Wat is de betekenis van visitator?

2025-07-26
Nederlandstalige WikiWoordenboek

Wiktionary (2019)

visitator

visitator - Zelfstandignaamwoord 1. (beroep) iemand die een (kerk)visitatie uitvoert Woordherkomst Naamwoord van handeling van visiteren met het achtervoegsel -ator

2025-07-26
Woordenboek vreemde woorden

A. Kolsteren en Ewoud Sanders (1994)

Visitator

[modern kerk. Lat.] pers. die kerk. visitatie verricht.

2025-07-26
Kerkelijk woordenboek

Professor mag. dr. J.B. Kors o.p. (1967)

Visitator

degene, die → visitatie doet.

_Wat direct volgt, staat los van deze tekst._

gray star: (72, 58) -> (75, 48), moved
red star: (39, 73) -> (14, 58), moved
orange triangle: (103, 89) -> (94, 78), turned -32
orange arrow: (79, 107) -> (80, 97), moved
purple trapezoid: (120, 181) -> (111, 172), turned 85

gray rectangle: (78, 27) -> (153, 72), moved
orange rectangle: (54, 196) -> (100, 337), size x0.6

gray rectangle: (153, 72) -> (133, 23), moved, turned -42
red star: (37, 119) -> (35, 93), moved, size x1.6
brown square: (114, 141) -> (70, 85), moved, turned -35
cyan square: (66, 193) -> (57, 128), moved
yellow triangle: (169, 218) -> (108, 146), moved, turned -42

Apostolisch Visitator zijn geestelijken, doorgaans bisschoppen, die door den → Apostolischen Stoel gezonden worden naar een kerkressort of land, ten einde er de heerschende toestanden aan een nauwkeurig onderzoek te onderwerpen.

2025-07-26
Oosthoek Encyclopedie

Oosthoek's Uitgevers Mij. N.V (1916-1925)

Visitator

m. (-s, -en), met visitatie belast persoon: apostolisch visitator.

2025-07-26
Wink's vreemde woordenboek

dr. Jan Romein (1906)

Visitator

met de kerk-inspectie belaste geestelijke.